The Bosco Pisano calibration does not resolve this. It merely shows that a wild olive woodland yields certain D/P values. But because your index cannot distinguish Olea from other dicots, those values could equally represent any mixed shrubland or woodland. In Cozzo del Lampo and Malia, peaks in D/P are therefore uninterpretable as evidence for olive-specific land use—they could reflect natural Pistacia scrub, oak regrowth, or any other non-olive vegetation responding to climate or abandonment. Without a diagnostic Olea phytolith, your central claim of tracing historical olive agroecosystems over millennia is based on a proxy that cannot differentiate the target species from background vegetation.

How do you justify interpreting D/P index peaks as evidence for olive-related land use when your own methods state no taxonomic demarcation for Olea exists, and co-occurring Mediterranean shrubs (e.g., Pistacia, Phillyrea) produce the same phytolith morphotypes?
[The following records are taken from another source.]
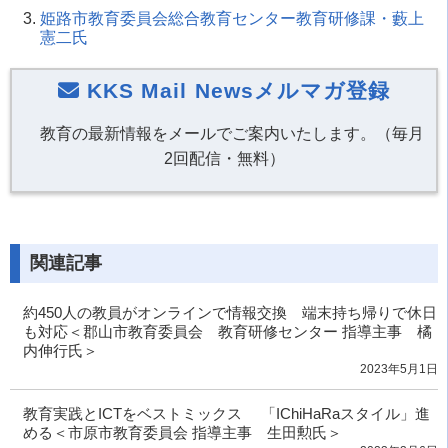
姫路市教育委員会総合教育センター教育研修課・藪上
憲二氏
KKS Mail Newsメルマガ登録
教育の最新情報をメールでご案内いたします。（毎月
2回配信・無料）
関連記事
約450人の教員がオンラインで情報交換 端末持ち帰りで休日
も対応＜郡山市教育委員会 教育研修センター 指導主事 橘
内伸行氏＞
2023年5月1日
教育実践とICTをベストミックス 「IChiHaRaスタイル」進
める＜市原市教育委員会 指導主事 生田勲氏＞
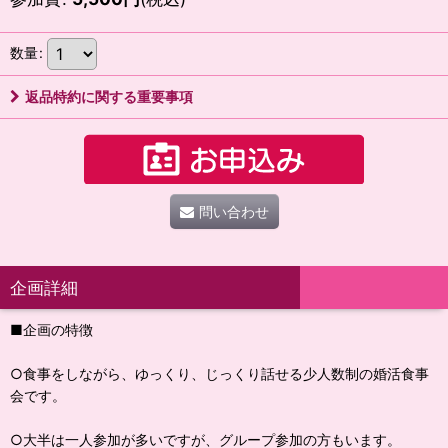
数量
:
返品特約に関する重要事項
問い合わせ
企画詳細
■企画の特徴
○食事をしながら、ゆっくり、じっくり話せる少人数制の婚活食事
会です。
○大半は一人参加が多いですが、グループ参加の方もいます。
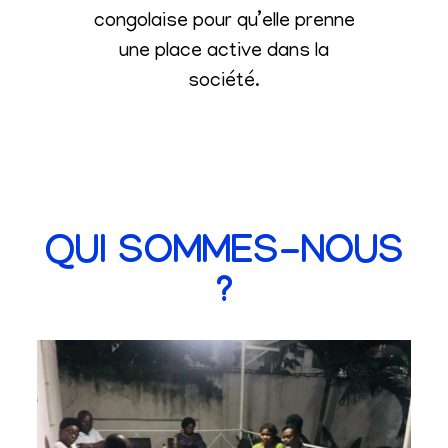
congolaise pour qu’elle prenne
une place active dans la
société
.
QUI SOMMES-NOUS
?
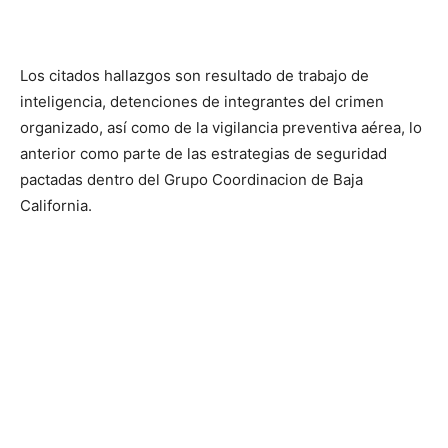
Los citados hallazgos son resultado de trabajo de
inteligencia, detenciones de integrantes del crimen
organizado, así como de la vigilancia preventiva aérea, lo
anterior como parte de las estrategias de seguridad
pactadas dentro del Grupo Coordinacion de Baja
California.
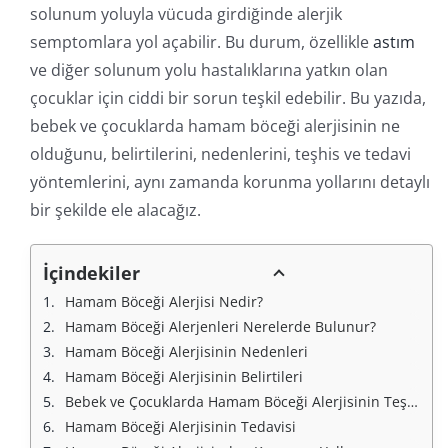
solunum yoluyla vücuda girdiğinde alerjik
semptomlara yol açabilir. Bu durum, özellikle
astım
ve diğer solunum yolu hastalıklarına yatkın olan
çocuklar için ciddi bir sorun teşkil edebilir. Bu yazıda,
bebek ve çocuklarda hamam böceği alerjisinin ne
olduğunu, belirtilerini, nedenlerini, teşhis ve tedavi
yöntemlerini, aynı zamanda korunma yollarını detaylı
bir şekilde ele alacağız.
İçindekiler
Hamam Böceği Alerjisi Nedir?
Hamam Böceği Alerjenleri Nerelerde Bulunur?
Hamam Böceği Alerjisinin Nedenleri
Hamam Böceği Alerjisinin Belirtileri
Bebek ve Çocuklarda Hamam Böceği Alerjisinin Teşhisi
Hamam Böceği Alerjisinin Tedavisi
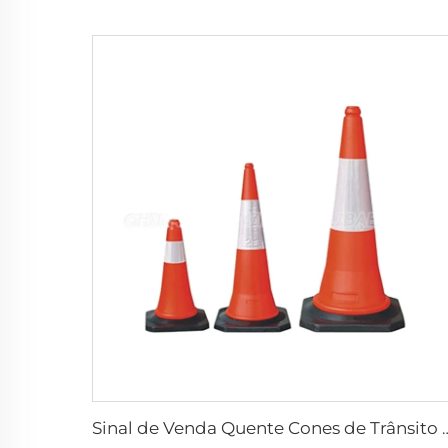
Sinal de Venda Quente Cones de Trânsito de PVC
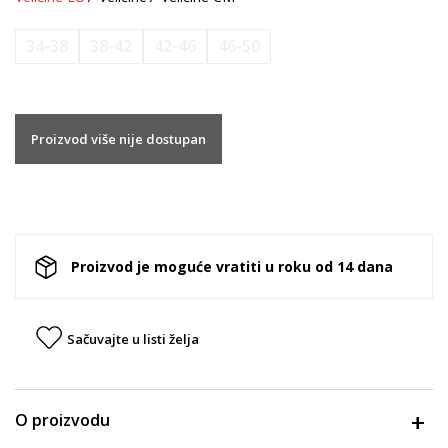
34-38
38-42
42-46
46-50
Proizvod više nije dostupan
Proizvod je moguće vratiti u roku od 14 dana
Sačuvajte u listi želja
O proizvodu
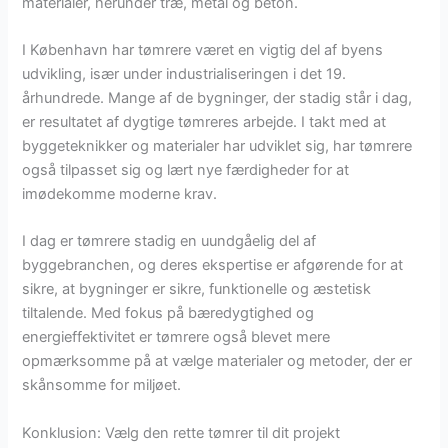
materialer, herunder træ, metal og beton.
I København har tømrere været en vigtig del af byens
udvikling, især under industrialiseringen i det 19.
århundrede. Mange af de bygninger, der stadig står i dag,
er resultatet af dygtige tømreres arbejde. I takt med at
byggeteknikker og materialer har udviklet sig, har tømrere
også tilpasset sig og lært nye færdigheder for at
imødekomme moderne krav.
I dag er tømrere stadig en uundgåelig del af
byggebranchen, og deres ekspertise er afgørende for at
sikre, at bygninger er sikre, funktionelle og æstetisk
tiltalende. Med fokus på bæredygtighed og
energieffektivitet er tømrere også blevet mere
opmærksomme på at vælge materialer og metoder, der er
skånsomme for miljøet.
Konklusion: Vælg den rette tømrer til dit projekt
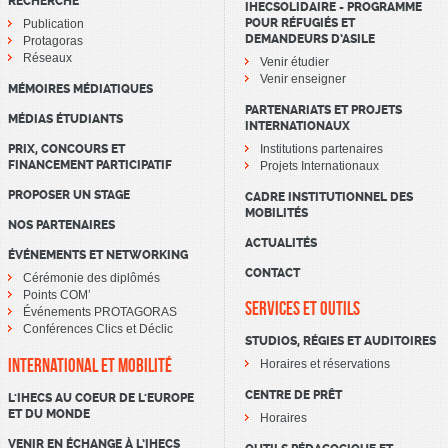
RECHERCHE
IHECSOLIDAIRE - PROGRAMME
POUR RÉFUGIÉS ET
Publication
DEMANDEURS D’ASILE
Protagoras
Réseaux
Venir étudier
Venir enseigner
MÉMOIRES MÉDIATIQUES
PARTENARIATS ET PROJETS
MÉDIAS ÉTUDIANTS
INTERNATIONAUX
PRIX, CONCOURS ET
Institutions partenaires
FINANCEMENT PARTICIPATIF
Projets Internationaux
PROPOSER UN STAGE
CADRE INSTITUTIONNEL DES
MOBILITÉS
NOS PARTENAIRES
ACTUALITÉS
ÉVÉNEMENTS ET NETWORKING
CONTACT
Cérémonie des diplômés
Points COM’
SERVICES ET OUTILS
Événements PROTAGORAS
Conférences Clics et Déclic
STUDIOS, RÉGIES ET AUDITOIRES
INTERNATIONAL ET MOBILITÉ
Horaires et réservations
CENTRE DE PRÊT
L'IHECS AU COEUR DE L'EUROPE
ET DU MONDE
Horaires
VENIR EN ÉCHANGE À L’IHECS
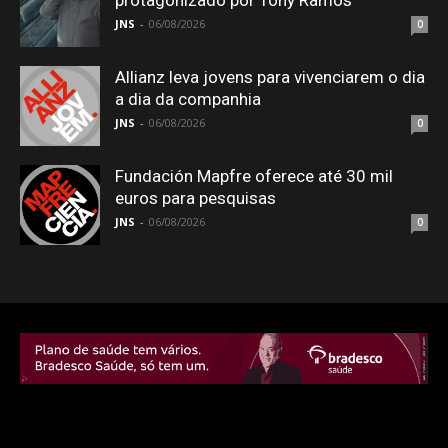
protagonizado por Tony Ramos
JNS
-
06/08/2026
0
Allianz leva jovens para vivenciarem o dia
a dia da companhia
JNS
-
06/08/2026
0
Fundación Mapfre oferece até 30 mil
euros para pesquisas
JNS
-
06/08/2026
0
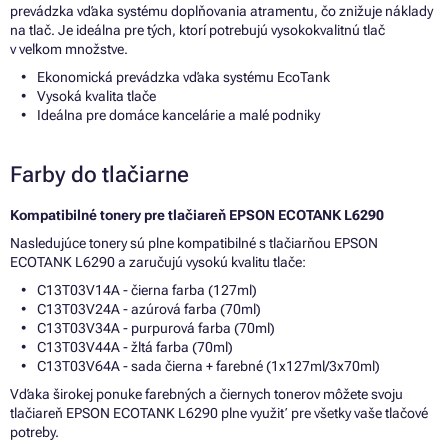
prevádzka vďaka systému doplňovania atramentu, čo znižuje náklady
na tlač. Je ideálna pre tých, ktorí potrebujú vysokokvalitnú tlač
v veľkom množstve.
Ekonomická prevádzka vďaka systému EcoTank
Vysoká kvalita tlače
Ideálna pre domáce kancelárie a malé podniky
Farby do tlačiarne
Kompatibilné tonery pre tlačiareň EPSON ECOTANK L6290
Nasledujúce tonery sú plne kompatibilné s tlačiarňou EPSON
ECOTANK L6290 a zaručujú vysokú kvalitu tlače:
C13T03V14A - čierna farba (127ml)
C13T03V24A - azúrová farba (70ml)
C13T03V34A - purpurová farba (70ml)
C13T03V44A - žltá farba (70ml)
C13T03V64A - sada čierna + farebné (1x127ml/3x70ml)
Vďaka širokej ponuke farebných a čiernych tonerov môžete svoju
tlačiareň EPSON ECOTANK L6290 plne využiť pre všetky vaše tlačové
potreby.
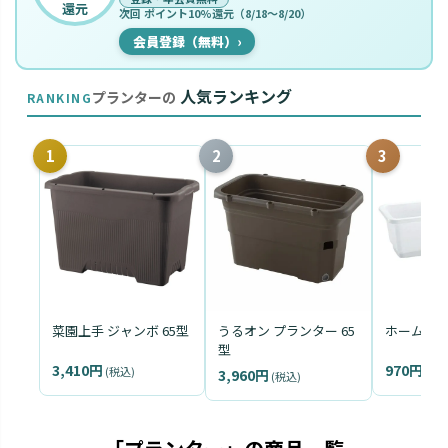
還元
次回 ポイント10%還元（8/18〜8/20）
会員登録（無料）
›
人気ランキング
プランターの
RANKING
1
2
3
菜園上手 ジャンボ 65型
うるオン プランター 65
ホームプラ
型
3,410円
970円
(税込)
(税込
3,960円
(税込)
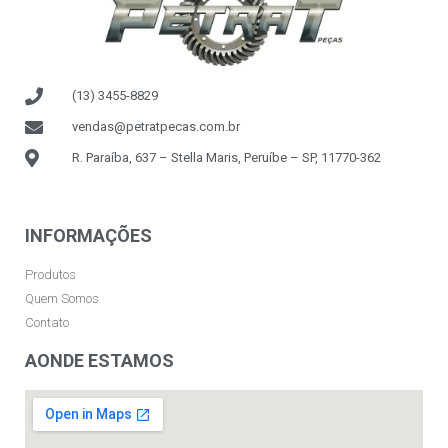
(13) 3455-8829
vendas@petratpecas.com.br
R. Paraíba, 637 – Stella Maris, Peruíbe – SP, 11770-362
INFORMAÇÕES
Produtos
Quem Somos
Contato
AONDE ESTAMOS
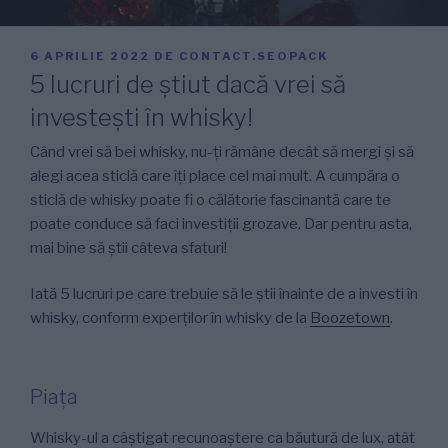
PUBLICAT
6 APRILIE 2022
DE
CONTACT.SEOPACK
PE
5 lucruri de știut dacă vrei să
investești în whisky!
Când vrei să bei whisky, nu-ți rămâne decât să mergi și să
alegi acea sticlă care îți place cel mai mult. A cumpăra o
sticlă de whisky poate fi o călătorie fascinantă care te
poate conduce să faci investiții grozave. Dar pentru asta,
mai bine să știi câteva sfaturi!
Iată 5 lucruri pe care trebuie să le știi înainte de a investi în
whisky, conform experților în whisky de la
Boozetown
.
Piața
Whisky-ul a câștigat recunoaștere ca băutură de lux, atât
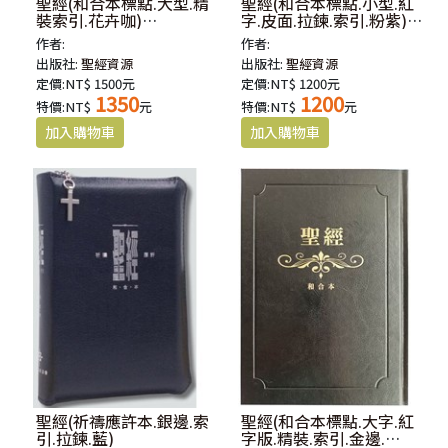
聖經(和合本標點.大型.精
聖經(和合本標點.小型.紅
裝索引.花卉咖)
字.皮面.拉鍊.索引.粉紫)
SR93ATTI4.101
SR57ATTIZ4.201
作者:
作者:
出版社:
聖經資源
出版社:
聖經資源
定價:NT$ 1500元
定價:NT$ 1200元
1350
1200
特價:NT$
元
特價:NT$
元
聖經(祈禱應許本.銀邊.索
聖經(和合本標點.大字.紅
引.拉鍊.藍)
字版.精裝.索引.金邊.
What specifically in your assemblage excludes non-olive woody dicots?
Bosco Pisano is used as a calibration for tree cover density, yet it is a wild olive woodland. Given that grass phytoliths still dominate there (average 9% dicot phytoliths, vs. ~34% grass short cells), how can this serve as a reference for olive cover when the D/P values reflect the overwhelming grass signal, not the olive trees themselves? If olive trees are minor phytolith producers, what exactly is your index calibrating?